首页 > 代码库 > Reading Papers about Distributed Replication
Reading Papers about Distributed Replication
A. Practical Byzantine Fault Tolerance
1.What’s its checkpoint?
We will refer to the states produced by the execution of these requests as checkpoints and we will say that a checkpoint with a proof is a stable checkpoint. When the replication code invokes the make_checkpoint upcall, snfsd gets all the copy-on-write bits and creates a (volatile) checkpoint record, containing the current sequence number, a list of blocks and the digest of the current state. snfsd computes a digest of a checkpoint state as part of a make_checkpoint upcall. Although checkpoints are only taken occasionally, it is important to compute the state digest incrementally because the state may be large. We can avoid sending the entire checkpoint by partitioning the state and stamping each partition with the sequence number of the last request that modified it. To bring a replica up to date, it is only necessary to send it the partitions where it is out of date, rather than the whole checkpoint. A request that has executed tentatively may abort if there is a view change and it is replaced by a null request. In this case the replica reverts its state to the last stable checkpoint in the new-view message or to its last checkpointed state (depending on which one has the higher sequence number).
2.About its advantages and limitations
Advantages:
(a) To tolerate Byzantine faults, the paper proposes an algorithm which works in a asynchronous system like the Internet. Previous systems, such as Rampart and SecureRing, rely on the synchrony assumption for correctness, which is dangerous in the presence of malicious attacks.
(b) Also, it uses an efficient authentication scheme based on message authentication codes during normal operation; public-key cryptography, which was cited as the major latency and throughput bottleneck in Rampart, is used only when there are faults.
(c) The paper used the approach to implement a real service: a Byzantine-fault-tolerant distributed file system that support the NFS protocol. And the system is only 3% slower than the standard NFS daemon in the Digital Unix kernel during normal-case operation.
(d) It provides experimental results that quantify the cost of the replication technique.
(e) Applying the read-only optimization to lookup improves the performance of BFS significantly and reduces the overhead relative to BFS-nr to 20%.
(f) If the primary has actually failed, the group will be unable to process client requests until the delay has expired. Our algorithm is not vulnerable to this problem because it never needs to exclude replicas from the group.
Limitation:
(a) The algorithm does not address the problem of fault-tolerant privacy: a faulty replica may leak information to an attacker. And they plan to investigate secret sharing schemes to solve the problem in the future.
(b) In this paper they assume that the client waits for one request to complete before sending the next one. But they can allow a client to make asynchronous requests, yet preserve ordering constraints on them.
(c) The overhead introduced by the replication library is due to extra computation and communication, such as executing cryptographic operations and an extra message round-trip.
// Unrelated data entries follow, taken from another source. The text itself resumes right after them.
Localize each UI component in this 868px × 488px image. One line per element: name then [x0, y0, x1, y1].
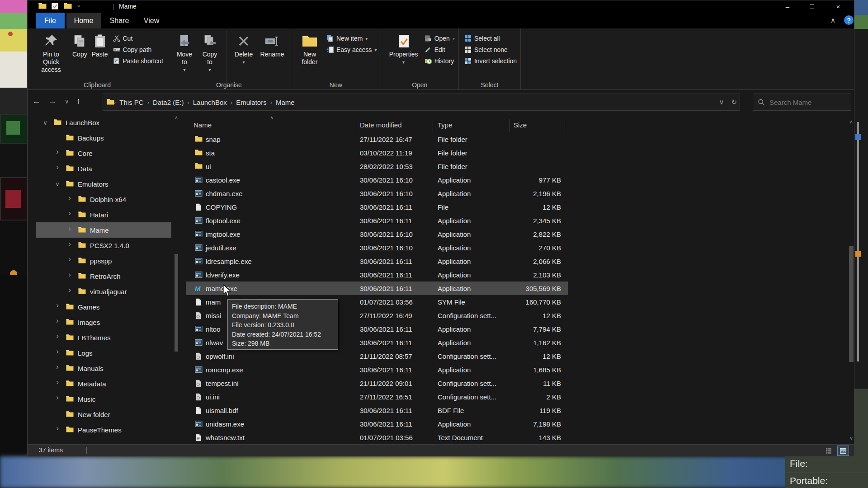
tree-item-data[interactable]: ›Data [36, 161, 171, 176]
column-header-name[interactable]: Name [193, 121, 212, 129]
tree-item-backups[interactable]: Backups [36, 130, 171, 145]
chevron-right-icon[interactable]: › [66, 255, 73, 264]
tree-item-music[interactable]: ›Music [36, 391, 171, 407]
tree-item-dolphin-x64[interactable]: ›Dolphin-x64 [36, 192, 171, 207]
breadcrumb-item[interactable]: This PC [116, 99, 147, 106]
file-row-tempest-ini[interactable]: tempest.ini21/11/2022 09:01Configuration… [186, 376, 568, 390]
chevron-right-icon[interactable]: › [54, 362, 61, 371]
breadcrumb-item[interactable]: LaunchBox [189, 99, 231, 106]
qat-new-folder-icon[interactable] [64, 2, 72, 10]
file-row-unidasm-exe[interactable]: unidasm.exe30/06/2021 16:11Application7,… [186, 417, 568, 431]
tree-item-lbthemes[interactable]: ›LBThemes [36, 330, 171, 345]
file-row-ldverify-exe[interactable]: ldverify.exe30/06/2021 16:11Application2… [186, 268, 568, 282]
tab-file[interactable]: File [36, 13, 65, 28]
up-icon[interactable]: ↑ [76, 96, 81, 106]
chevron-right-icon[interactable]: › [54, 147, 61, 156]
cut-button[interactable]: Cut [113, 35, 164, 42]
file-row-copying[interactable]: COPYING30/06/2021 16:11File12 KB [186, 200, 568, 214]
collapse-ribbon-icon[interactable]: ∧ [830, 16, 835, 24]
breadcrumb-item[interactable]: Mame [272, 99, 298, 106]
chevron-right-icon[interactable]: › [54, 332, 61, 341]
file-row-ui-ini[interactable]: ui.ini27/11/2022 16:51Configuration sett… [186, 390, 568, 404]
tree-item-mame[interactable]: ›Mame [36, 222, 171, 238]
pin-to-quick-access-button[interactable]: Pin to Quick access [32, 31, 70, 74]
forward-icon[interactable]: → [48, 96, 57, 106]
file-row-whatsnew-txt[interactable]: whatsnew.txt01/07/2021 03:56Text Documen… [186, 431, 568, 444]
chevron-right-icon[interactable]: › [54, 424, 61, 433]
file-row-sta[interactable]: sta03/10/2022 11:19File folder [186, 146, 568, 160]
tree-item-hatari[interactable]: ›Hatari [36, 207, 171, 222]
tree-item-virtualjaguar[interactable]: ›virtualjaguar [36, 284, 171, 299]
tree-item-emulators[interactable]: ∨Emulators [36, 176, 171, 192]
tree-item-ppsspp[interactable]: ›ppsspp [36, 253, 171, 268]
qat-properties-icon[interactable] [51, 2, 59, 10]
select-none-button[interactable]: Select none [464, 46, 517, 53]
copy-button[interactable]: Copy [70, 31, 90, 58]
delete-button[interactable]: Delete▾ [230, 31, 257, 66]
chevron-right-icon[interactable]: › [54, 393, 61, 402]
chevron-down-icon[interactable]: ∨ [54, 181, 61, 188]
file-row-jedutil-exe[interactable]: jedutil.exe30/06/2021 16:10Application27… [186, 241, 568, 254]
details-view-button[interactable] [823, 446, 834, 455]
chevron-right-icon[interactable]: › [66, 224, 73, 233]
minimize-button[interactable]: – [777, 0, 798, 13]
recent-locations-icon[interactable]: ∨ [65, 98, 69, 105]
file-row-opwolf-ini[interactable]: opwolf.ini21/11/2022 08:57Configuration … [186, 349, 568, 363]
qat-customize-icon[interactable]: ⌄ [76, 1, 81, 8]
tab-home[interactable]: Home [66, 13, 101, 28]
search-box[interactable] [753, 94, 851, 111]
invert-selection-button[interactable]: Invert selection [464, 57, 517, 65]
edit-button[interactable]: Edit [425, 46, 455, 53]
close-button[interactable]: × [828, 0, 849, 13]
tab-view[interactable]: View [136, 13, 167, 28]
file-row-uismall-bdf[interactable]: uismall.bdf30/06/2021 16:11BDF File119 K… [186, 404, 568, 417]
breadcrumb-item[interactable]: Data2 (E:) [149, 99, 187, 106]
chevron-right-icon[interactable]: › [54, 316, 61, 325]
chevron-right-icon[interactable]: › [54, 301, 61, 310]
tree-item-core[interactable]: ›Core [36, 145, 171, 161]
file-row-mame-exe[interactable]: Mmame.exe30/06/2021 16:11Application305,… [186, 282, 568, 295]
chevron-right-icon[interactable]: › [66, 193, 73, 202]
file-row-ui[interactable]: ui28/02/2022 10:53File folder [186, 160, 568, 173]
chevron-down-icon[interactable]: ∨ [42, 119, 48, 126]
chevron-right-icon[interactable]: › [66, 270, 73, 279]
new-folder-button[interactable]: New folder [296, 31, 324, 66]
list-scrollbar[interactable]: ∧ ∨ [848, 119, 855, 441]
tab-share[interactable]: Share [103, 13, 136, 28]
file-row-imgtool-exe[interactable]: imgtool.exe30/06/2021 16:10Application2,… [186, 227, 568, 241]
tree-item-pcsx2-1-4-0[interactable]: ›PCSX2 1.4.0 [36, 238, 171, 253]
easy-access-button[interactable]: Easy access▾ [326, 46, 377, 53]
chevron-right-icon[interactable]: › [66, 239, 73, 249]
file-row-chdman-exe[interactable]: chdman.exe30/06/2021 16:10Application2,1… [186, 187, 568, 200]
paste-button[interactable]: Paste [90, 31, 110, 58]
thumbnails-view-button[interactable] [838, 446, 849, 455]
maximize-button[interactable] [802, 0, 822, 13]
rename-button[interactable]: Rename [257, 31, 287, 58]
refresh-icon[interactable]: ↻ [731, 98, 737, 106]
tree-scrollbar[interactable]: ∧ [173, 115, 179, 439]
file-row-snap[interactable]: snap27/11/2022 16:47File folder [186, 132, 568, 146]
copy-to-button[interactable]: Copy to▾ [197, 31, 222, 74]
new-item-button[interactable]: New item▾ [326, 35, 377, 42]
chevron-right-icon[interactable]: › [54, 163, 61, 172]
tree-item-games[interactable]: ›Games [36, 299, 171, 314]
tree-item-images[interactable]: ›Images [36, 314, 171, 330]
chevron-right-icon[interactable]: › [66, 286, 73, 295]
file-row-romcmp-exe[interactable]: romcmp.exe30/06/2021 16:11Application1,6… [186, 363, 568, 376]
help-button[interactable]: ? [844, 15, 854, 25]
properties-button[interactable]: Properties▾ [386, 31, 422, 66]
tree-item-retroarch[interactable]: ›RetroArch [36, 268, 171, 284]
file-row-floptool-exe[interactable]: floptool.exe30/06/2021 16:11Application2… [186, 214, 568, 227]
select-all-button[interactable]: Select all [464, 35, 517, 42]
file-row-castool-exe[interactable]: castool.exe30/06/2021 16:10Application97… [186, 173, 568, 187]
breadcrumb-item[interactable]: Emulators [232, 99, 270, 106]
address-bar[interactable]: ›This PC›Data2 (E:)›LaunchBox›Emulators›… [103, 94, 740, 111]
search-input[interactable] [769, 99, 842, 106]
tree-item-launchbox[interactable]: ∨LaunchBox [36, 115, 171, 130]
chevron-right-icon[interactable]: › [54, 347, 61, 356]
tree-item-new-folder[interactable]: New folder [36, 407, 171, 422]
copy-path-button[interactable]: Copy path [113, 46, 164, 53]
tree-item-metadata[interactable]: ›Metadata [36, 376, 171, 391]
column-header-type[interactable]: Type [438, 121, 453, 129]
file-row-ldresample-exe[interactable]: ldresample.exe30/06/2021 16:11Applicatio… [186, 254, 568, 268]
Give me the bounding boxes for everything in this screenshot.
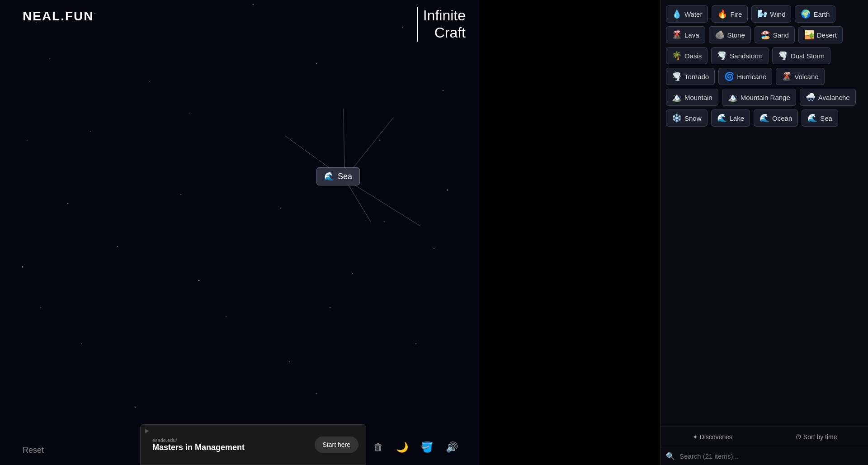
desert-label: Desert xyxy=(817,31,837,39)
discoveries-tab[interactable]: ✦ Discoveries xyxy=(660,427,764,447)
lava-label: Lava xyxy=(684,31,699,39)
svg-point-8 xyxy=(27,140,28,141)
element-chip-sea[interactable]: 🌊Sea xyxy=(802,109,838,127)
game-title: Infinite Craft xyxy=(417,7,466,42)
sort-tab[interactable]: ⏱ Sort by time xyxy=(764,427,868,447)
element-chip-earth[interactable]: 🌍Earth xyxy=(795,5,835,23)
avalanche-emoji: 🌨️ xyxy=(806,92,816,102)
element-chip-hurricane[interactable]: 🌀Hurricane xyxy=(718,68,772,85)
element-chip-lake[interactable]: 🌊Lake xyxy=(711,109,750,127)
svg-point-29 xyxy=(447,190,448,191)
svg-line-34 xyxy=(344,179,420,226)
fire-emoji: 🔥 xyxy=(717,9,727,19)
element-chip-fire[interactable]: 🔥Fire xyxy=(712,5,748,23)
tornado-emoji: 🌪️ xyxy=(672,71,682,81)
avalanche-label: Avalanche xyxy=(818,94,850,101)
svg-point-10 xyxy=(316,63,317,64)
element-chip-sandstorm[interactable]: 🌪️Sandstorm xyxy=(711,47,769,64)
volcano-emoji: 🌋 xyxy=(782,71,792,81)
element-chip-tornado[interactable]: 🌪️Tornado xyxy=(666,68,715,85)
tornado-label: Tornado xyxy=(684,73,709,81)
element-chip-avalanche[interactable]: 🌨️Avalanche xyxy=(800,89,856,106)
svg-point-17 xyxy=(117,246,118,247)
element-chip-sand[interactable]: 🏖️Sand xyxy=(755,26,795,43)
sea-element-emoji: 🌊 xyxy=(324,171,334,181)
panel-tabs: ✦ Discoveries ⏱ Sort by time xyxy=(660,427,868,447)
search-input[interactable] xyxy=(679,452,863,460)
desert-emoji: 🏜️ xyxy=(804,30,814,40)
hurricane-emoji: 🌀 xyxy=(724,71,734,81)
element-chip-lava[interactable]: 🌋Lava xyxy=(666,26,705,43)
sound-icon[interactable]: 🔊 xyxy=(443,439,461,456)
trash-icon[interactable]: 🗑 xyxy=(371,439,386,456)
oasis-emoji: 🌴 xyxy=(672,51,682,61)
connection-lines xyxy=(0,0,479,465)
search-bar: 🔍 xyxy=(660,447,868,465)
svg-point-27 xyxy=(316,393,317,394)
svg-point-19 xyxy=(434,248,434,249)
element-chip-snow[interactable]: ❄️Snow xyxy=(666,109,708,127)
svg-point-13 xyxy=(180,194,181,195)
stone-label: Stone xyxy=(727,31,745,39)
stars-background xyxy=(0,0,479,465)
fire-label: Fire xyxy=(730,10,742,18)
sand-emoji: 🏖️ xyxy=(760,30,770,40)
svg-point-21 xyxy=(226,316,226,317)
ad-text: esade.edu/ Masters in Management xyxy=(152,437,307,452)
canvas-element-sea[interactable]: 🌊 Sea xyxy=(316,167,360,185)
svg-point-12 xyxy=(67,203,69,204)
right-panel: 💧Water🔥Fire🌬️Wind🌍Earth🌋Lava🪨Stone🏖️Sand… xyxy=(660,0,868,465)
element-chip-oasis[interactable]: 🌴Oasis xyxy=(666,47,708,64)
mountain-range-label: Mountain Range xyxy=(741,94,790,101)
element-chip-wind[interactable]: 🌬️Wind xyxy=(751,5,791,23)
element-chip-ocean[interactable]: 🌊Ocean xyxy=(754,109,798,127)
element-chip-water[interactable]: 💧Water xyxy=(666,5,708,23)
svg-point-20 xyxy=(40,307,42,308)
ad-source: esade.edu/ xyxy=(152,437,307,443)
search-icon: 🔍 xyxy=(666,452,675,460)
dust-storm-label: Dust Storm xyxy=(791,52,825,60)
ad-cta-button[interactable]: Start here xyxy=(315,437,359,453)
mountain-label: Mountain xyxy=(684,94,712,101)
oasis-label: Oasis xyxy=(684,52,702,60)
svg-point-5 xyxy=(402,27,403,28)
elements-grid: 💧Water🔥Fire🌬️Wind🌍Earth🌋Lava🪨Stone🏖️Sand… xyxy=(660,0,868,427)
site-logo: NEAL.FUN xyxy=(23,9,94,24)
element-chip-volcano[interactable]: 🌋Volcano xyxy=(776,68,824,85)
water-emoji: 💧 xyxy=(672,9,682,19)
element-chip-stone[interactable]: 🪨Stone xyxy=(709,26,751,43)
snow-label: Snow xyxy=(684,114,702,122)
ad-headline: Masters in Management xyxy=(152,443,307,452)
wind-emoji: 🌬️ xyxy=(757,9,767,19)
element-chip-desert[interactable]: 🏜️Desert xyxy=(798,26,843,43)
dark-mode-icon[interactable]: 🌙 xyxy=(393,439,411,456)
sandstorm-emoji: 🌪️ xyxy=(717,51,727,61)
water-label: Water xyxy=(684,10,702,18)
brush-icon[interactable]: 🪣 xyxy=(418,439,436,456)
mountain-range-emoji: 🏔️ xyxy=(728,92,738,102)
reset-button[interactable]: Reset xyxy=(23,446,44,455)
hurricane-label: Hurricane xyxy=(737,73,766,81)
svg-point-24 xyxy=(289,361,290,362)
volcano-label: Volcano xyxy=(794,73,818,81)
svg-point-7 xyxy=(189,113,190,114)
svg-point-9 xyxy=(90,131,91,132)
svg-point-4 xyxy=(149,81,150,82)
ad-banner: ▶ esade.edu/ Masters in Management Start… xyxy=(140,424,366,465)
snow-emoji: ❄️ xyxy=(672,113,682,123)
svg-point-14 xyxy=(280,208,281,209)
svg-point-23 xyxy=(81,343,82,344)
svg-point-18 xyxy=(352,273,353,274)
bottom-toolbar: 🗑 🌙 🪣 🔊 xyxy=(371,439,461,456)
earth-label: Earth xyxy=(813,10,830,18)
sea-element-label: Sea xyxy=(338,172,352,181)
mountain-emoji: 🏔️ xyxy=(672,92,682,102)
element-chip-dust-storm[interactable]: 🌪️Dust Storm xyxy=(772,47,830,64)
canvas-area[interactable]: NEAL.FUN Infinite Craft 🌊 Sea Reset 🗑 🌙 … xyxy=(0,0,479,465)
stone-emoji: 🪨 xyxy=(715,30,725,40)
earth-emoji: 🌍 xyxy=(801,9,811,19)
ad-close-arrow: ▶ xyxy=(145,427,149,434)
element-chip-mountain-range[interactable]: 🏔️Mountain Range xyxy=(722,89,796,106)
element-chip-mountain[interactable]: 🏔️Mountain xyxy=(666,89,718,106)
sea-emoji: 🌊 xyxy=(807,113,817,123)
(d) There is still much work to do on improving our system. One problem of special interest is reducing the amount of resources required to implement our algorithm. The number of replicas can be reduced by using f replicas as witness that are involved in the protocol only when some full replica fails. We also believe that it is possible to reduce the number of copies of the state to f+1 but the details remain to be worked out.
(e) Our approach cannot mask a software error that occurs at all replicas. However, it can mask errors that occur independently at different replicas, including nondeterministic software errors.
3.Others about the paper
It introduces the three-phase protocol in normal-case operation. The protocol aims to totally order requests. Here is my question: Does the three-phase protocol tolerate Byzantine faults? Or just to totally order requests?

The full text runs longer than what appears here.